Business Ethics
The Illusion of Reverse Discrimination
It sounds like such a good argument -- 'don't simply hire someone because he or she is a member of a minority group,' hire the most qualified person. Yes, disregard the compelling fact that the prospective applicant for a position is a member of a historically discriminated against minority group -- simply ask who is best. While such an argument sounds philosophically, emotionally, and occasionally, even ethically resonant in principle, the fact is that such arguments about reverse discrimination are specious and generate more heat than light.
What does 'best person for the job mean' really? Firstly and foremost, it must be noted that affirmative action programs and quota-based systems of job allotment are not analogous. Affirmative action suggests that individual's membership in historically discriminated against categories should be taken into consideration as one qualifying factor amongst many, not that an individual should be hired because of his or her membership in specific numerically desirable categories.

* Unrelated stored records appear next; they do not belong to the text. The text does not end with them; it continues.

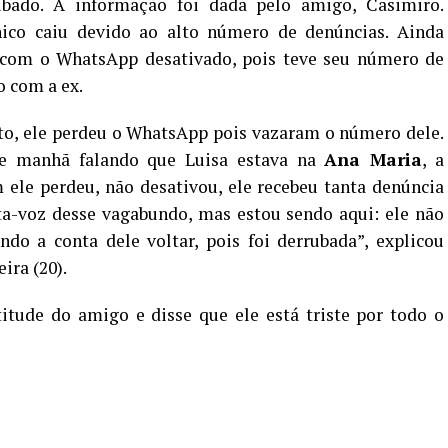
ubado. A informação foi dada pelo amigo, Casimiro.
ico caiu devido ao alto número de denúncias. Ainda
om o WhatsApp desativado, pois teve seu número de
o com a ex.
to, ele perdeu o WhatsApp pois vazaram o número dele.
e manhã falando que Luisa estava na
Ana Maria
, a
le perdeu, não desativou, ele recebeu tanta denúncia
rta-voz desse vagabundo, mas estou sendo aqui: ele não
ndo a conta dele voltar, pois foi derrubada”, explicou
ira (20).
itude do amigo e disse que ele está triste por todo o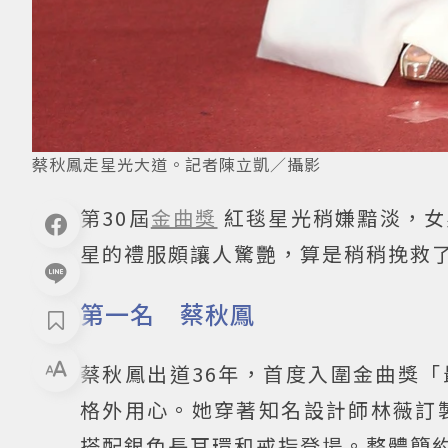
蔡秋鳳走星光大道。記者陳立凱／攝影
第30屆
金曲獎
紅毯星光稍嫌黯淡，女
星的禮服頗讓人驚艷，算是稍稍挽救
第一名 蔡秋鳳
蔡秋鳳出道36年，首度入圍金曲獎
格外用心。她穿著知名設計師林薇訂製的白色
搭配銀色長耳環和戒指登場。整體簡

Hiring has always taken into account certain subjective matters, such as an individual's personality and rapport with the interviewer, as well as even more subjective skills he or she brings to the interview process, such as intellectual power and articulateness. The interviewer's subjective as well as objective assessment of his or her capabilities is always a factor, as well as the bullet points on an individual's resume -- often many qualified 'best' candidates exist, else there would be no need to screen potential candidates, if everything could be done by the numbers, irrespective of subjective judgment of the human resource department.

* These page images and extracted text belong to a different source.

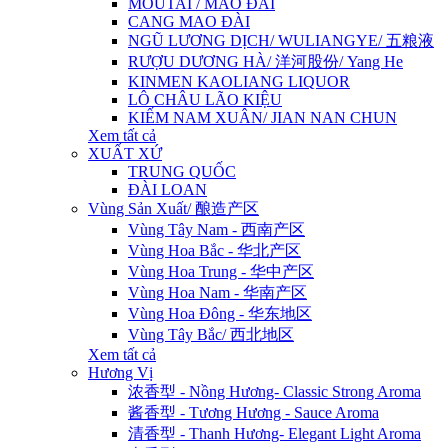
MOUTAI / MAO ĐÀI
CANG MAO ĐÀI
NGŨ LƯƠNG DỊCH/ WULIANGYE/ 五粮液
RƯỢU DƯƠNG HÀ/ 洋河股份/ Yang He
KINMEN KAOLIANG LIQUOR
LÔ CHÂU LÃO KIỆU
KIẾM NAM XUÂN/ JIAN NAN CHUN
Xem tất cả
XUẤT XỨ
TRUNG QUỐC
ĐÀI LOAN
Vùng Sản Xuất/ 酿造产区
Vùng Tây Nam - 西南产区
Vùng Hoa Bắc - 华北产区
Vùng Hoa Trung - 华中产区
Vùng Hoa Nam - 华南产区
Vùng Hoa Đông - 华东地区
Vùng Tây Bắc/ 西北地区
Xem tất cả
Hương Vị
浓香型 - Nồng Hương- Classic Strong Aroma
酱香型 - Tương Hương - Sauce Aroma
清香型 - Thanh Hương- Elegant Light Aroma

Of course, one should not hire someone who is patently unqualified for a position based on quotas. For instance, in making decisions about college admissions, it would be absurd to admit someone with SATs that are far lower than the institution's average score. But, it would not be similarly absurd to take the cultural experiences that individual had experienced, in admitting a qualified candidate, just as one considers his or her passion for a particular area of the institution's academic specialties, or prowess in athletics?
Similarly, one should not promote someone merely because they are an African-American, regardless of his or her objective qualities and job ratings as an employee. But in looking for an individual, for instance, to embark upon a community policing program designed to improve the image of the police in a particular community, an individual's race, under an affirmative action program, could be taken into consideration, in addition to their scores on the police test and numerical ratings of their job performance, based on an assessment scale.
The subjectivity of rating job performance and personal qualities shows that the idea of simply hiring the most qualified is in fact a chimera, a false assertion of an indefinable notion. Often, hiring the 'best qualified candidate' has simply been a verbal code for hiring white males, since the cultural attitudes and codes of white males are, quite often, the individuals whom make the interviewers in question feel 'most comfortable.' So-called reverse discrimination, supposedly perpetuated against white males, belies the fact that the job hiring and promotion process is always discriminatory, in that it is designed to pick one of many, and always has some subjective as well as quantifiable and objective standards to make such a determination. For over two hundred years, white males have become the most powerful group in the United States, for reasons due to verbal, visual, and legally enforced biases. Affirmative action acknowledges the existence of this history.